Positional nystagmus can be related to a central or a peripheral pathology. The reported vertigo and the concomitantly observed PN were in accordance with the characteristic BPPV-related symptoms as well as the BPPV-related PN. Additionally, both the PN observed by the examiner as well as the vertiginous symptoms reported by the patient completely disappeared following several treatments. All of the abovementioned observations/reporting indicate a peripheral pathology in relation to this case report. If the vertigo and PN were caused by central pathology, one would not expect complete remission of both subjective symptoms and objective findings following targeted repositional maneuvers.

One study suggests that there might be an increased risk of BPPV with soccer play due to the demands of the game such as changes of direction, repetitive headers, collisions, accelerations/decelerations, jumps, foot landings, and rapid head movements [3].

BPPV is also described in relation to other sports activities. One study determined that there was a correlation between mountain biking and the development of BPPV. Accelerations and decelerations, shocks, and vibrations during mountain bike riding were described as possible BPPV triggers [4].

Another study found a possible correlation between rapid head movements with swimming and the development of BPPV. The rapid head movements during swimming might cause otoconia to be dislodged from the utricular macula into any of the SCCs. The subject in that case report, however, had no prior history of head injuries. This indicates that rapid head movement alone might also act as a BPPV trigger. The rapid head movements can be compared to some of the movements during soccer play, especially during changes of direction.

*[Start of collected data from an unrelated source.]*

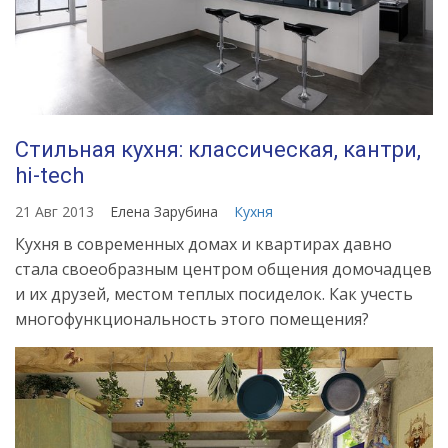
Стильная кухня: классическая, кантри,
hi-tech
21 Авг 2013
Елена Зарубина
Кухня
Кухня в современных домах и квартирах давно
стала своеобразным центром общения домочадцев
и их друзей, местом теплых посиделок. Как учесть
многофункциональность этого помещения?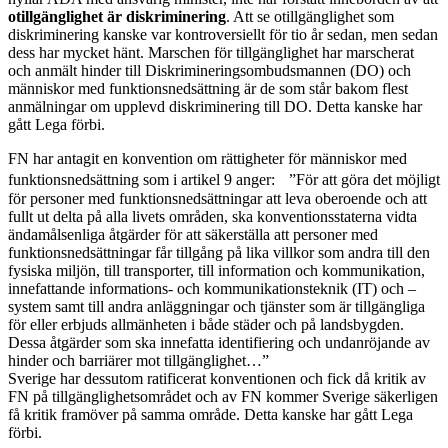
otillgänglighet är diskriminering
. Att se otillgänglighet som
diskriminering kanske var kontroversiellt för tio år sedan, men sedan
dess har mycket hänt. Marschen för tillgänglighet har marscherat
och anmält hinder till Diskrimineringsombudsmannen (DO) och
människor med funktionsnedsättning är de som står bakom flest
anmälningar om upplevd diskriminering till DO. Detta kanske har
gått Lega förbi.
FN har antagit en konvention om rättigheter för människor med
funktionsnedsättning som i artikel 9 anger: ”För att göra det möjligt
för personer med funktionsnedsättningar att leva oberoende och att
fullt ut delta på alla livets områden, ska konventionsstaterna vidta
ändamålsenliga åtgärder för att säkerställa att personer med
funktionsnedsättningar får tillgång på lika villkor som andra till den
fysiska miljön, till transporter, till information och kommunikation,
innefattande informations- och kommunikationsteknik (IT) och –
system samt till andra anläggningar och tjänster som är tillgängliga
för eller erbjuds allmänheten i både städer och på landsbygden.
Dessa åtgärder som ska innefatta identifiering och undanröjande av
hinder och barriärer mot tillgänglighet…”
Sverige har dessutom ratificerat konventionen och fick då kritik av
FN på tillgänglighetsområdet och av FN kommer Sverige säkerligen
få kritik framöver på samma område. Detta kanske har gått Lega
förbi.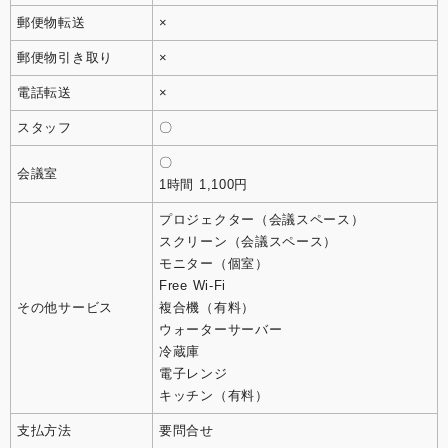
郵便物転送
×
郵便物引き取り
×
電話転送
×
スタッフ
〇
〇
会議室
1時間 1,100円
プロジェクター（会議スペース）
スクリーン（会議スペース）
モニター（個室）
Free Wi-Fi
その他サービス
複合機（有料）
ウォーターサーバー
冷蔵庫
電子レンジ
キッチン（有料）
支払方法
要問合せ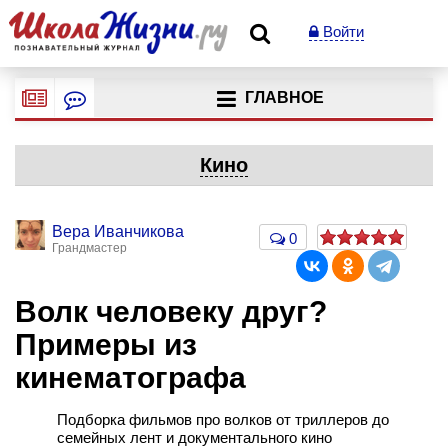
Войти
ГЛАВНОЕ
Кино
Вера Иванчикова
0
Грандмастер
Волк человеку друг?
Примеры из
кинематографа
Подборка фильмов про волков от триллеров до
семейных лент и документального кино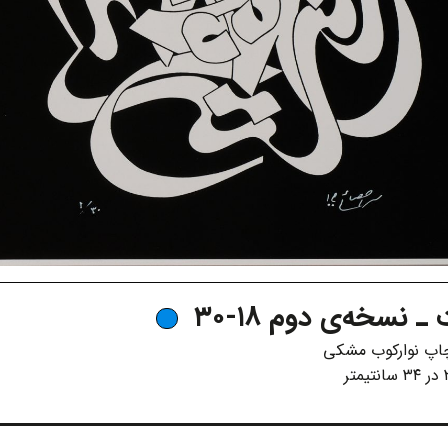
 نسخه‌ی دوم ۱۸-۳۰
اپ نوارکوب مشکی
متر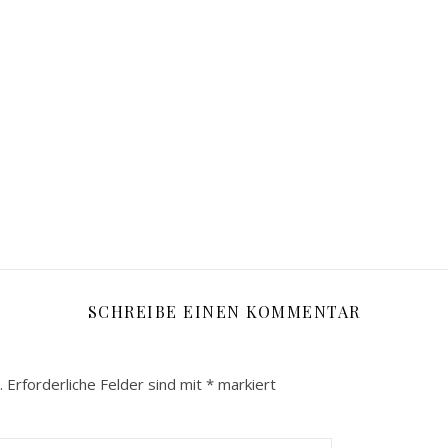
SCHREIBE EINEN KOMMENTAR
.
Erforderliche Felder sind mit
*
markiert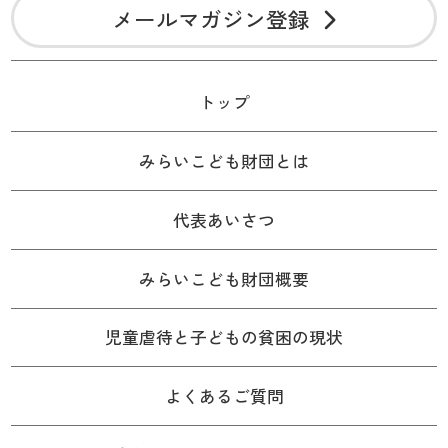
メールマガジン登録
トップ
みらいこども財団とは
代表あいさつ
みらいこども財団概要
児童虐待と子どもの貧困の現状
よくあるご質問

The authors of this study did not find any correlation between the development of BPPV and either the frequency or duration of training sessions, but they did find a possible correlation with the intensity of the training [5, 6].

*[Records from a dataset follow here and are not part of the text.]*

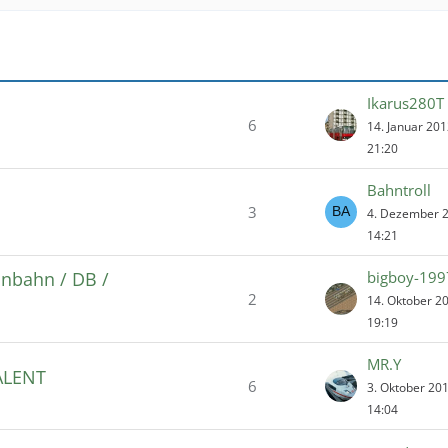
Ikarus280T
6
14. Januar 20
21:20
Bahntroll
3
4. Dezember 
14:21
inbahn / DB /
bigboy-199
2
14. Oktober 2
19:19
MR.Y
TALENT
6
3. Oktober 20
14:04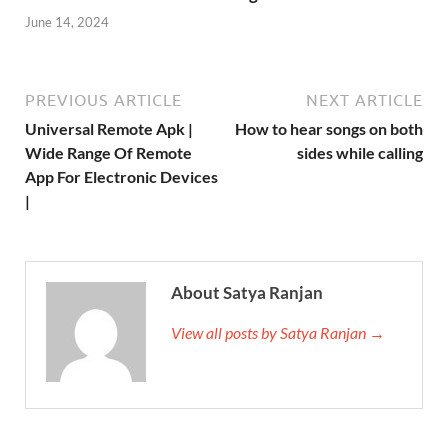
June 14, 2024
PREVIOUS ARTICLE
NEXT ARTICLE
Universal Remote Apk |
How to hear songs on both
Wide Range Of Remote
sides while calling
App For Electronic Devices
|
About Satya Ranjan
View all posts by Satya Ranjan →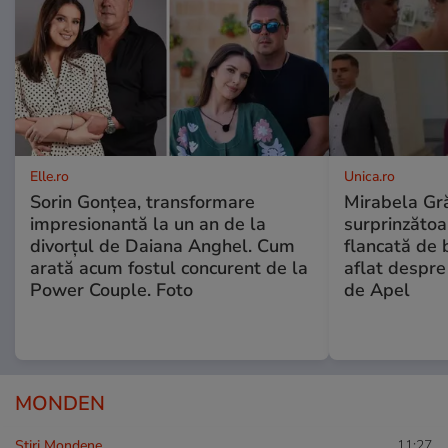
Elle.ro
Unica.ro
Sorin Gonțea, transformare
Mirabela Gră
impresionantă la un an de la
surprinzătoar
divorțul de Daiana Anghel. Cum
flancată de 
arată acum fostul concurent de la
aflat despre
Power Couple. Foto
de Apel
MONDEN
Stiri Mondene
11:27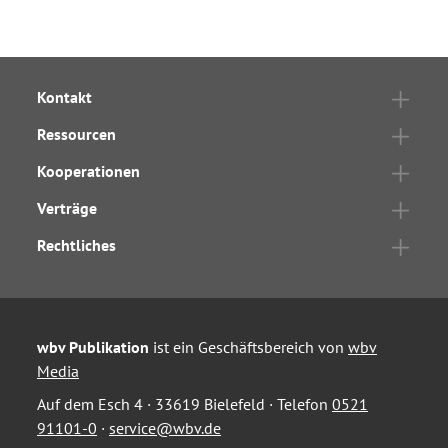
Kontakt
Ressourcen
Kooperationen
Verträge
Rechtliches
wbv Publikation
ist ein Geschäftsbereich von
wbv
Media
Auf dem Esch 4 · 33619 Bielefeld · Telefon
0521
91101-0
·
service@wbv.de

A third study, with American football players and BPPV, showed otherwise. There was a clear correlation between both the frequency and the duration of the training sessions and the development of BPPV. This may be explained by the number of collisions as well as the frequency of head traumas [2]. It is important to distinguish between PN that appears in relation to a concussion (brain injury) and the PN that is characteristic for BPPV. The main differences between these two types of PN, besides the case history, are the absence of a crescendo-decrescendo aspect with a brain injury, as well as the fact that with a brain injury it may be a centrally induced PN that typically does not include the mixed components of PN (e.g., a combination of horizontal/vertical and torsional PN), but more often just purely horizontal or pure vertical eye movements [17]. In addition to this, other oculomotor abnormalities like smooth pursuit, saccade, and gaze abnormalities may be seen with traumatic brain injuries, and this is equally important to consider whenever patients with head injuries are evaluated, e.g., by means of VideoNystagmoGraphy (VNG) examination [18].

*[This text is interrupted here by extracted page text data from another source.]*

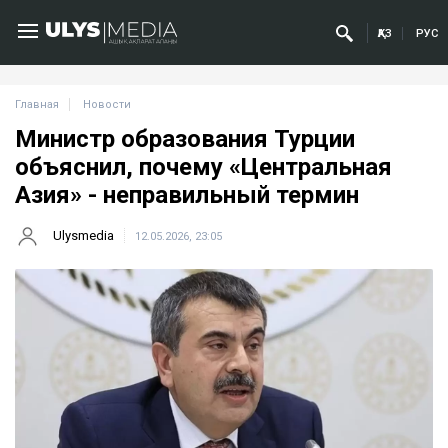
ҚАЗ
РУС
Главная
Новости
Министр образования Турции
объяснил, почему «Центральная
Азия» - неправильный термин
Ulysmedia
12.05.2026, 23:05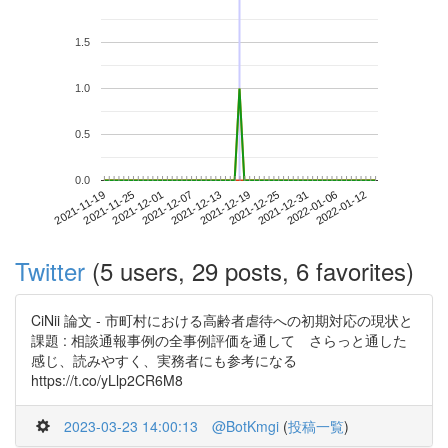
1.5
1.0
0.5
0.0
2022-01-06
2021-11-19
2021-12-07
2021-12-25
2022-01-12
2021-11-25
2021-12-13
2021-12-31
2021-12-01
2021-12-19
Twitter
(5 users, 29 posts, 6 favorites)
CiNii 論文 - 市町村における高齢者虐待への初期対応の現状と
課題 : 相談通報事例の全事例評価を通して さらっと通した
感じ、読みやすく、実務者にも参考になる
https://t.co/yLlp2CR6M8
2023-03-23 14:00:13
@BotKmgi
(
投稿一覧
)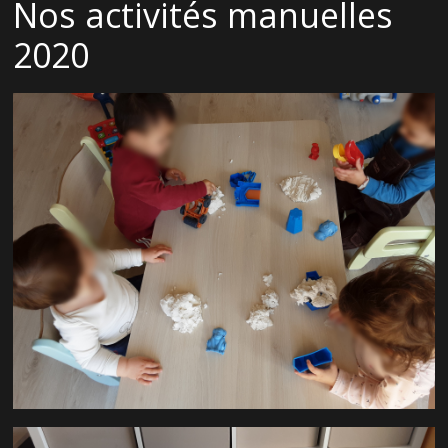
Nos activités manuelles
2020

Otorhinolaryngologists and sports physicians should be aware of this sports-related (posttraumatic) type of BPPV. In some cases, BPPV might be mistaken for a concussion. Treatments and recovery time vary greatly among these two conditions. Fast and precise diagnostics and treatment of BPPV among soccer players seem important in order to achieve a fast recovery and a timely return to sports activities. Furthermore, it is noticeable that the patient was diagnosed and treated using a TRV-chair with superior diagnostics and several treatment options. It might not have been possible to either diagnose or treat this patient with a traditional positional tests and repositional maneuvers possible with a traditional examination bed.

4. Conclusion

Soccer play might be a plausible BPPV trigger, especially if there is a prehistory of head trauma. This is most likely due to the demands of the game such as changes of direction, repetitive headers, collisions, accelerations/decelerations, jumps, foot landings, and rapid head movements. Additional research related to soccer play is recommended in order to assess and determine the impact of soccer play on the risk of developing BPPV.

Conflicts of Interest

The authors declare that they have no conflicts of interest.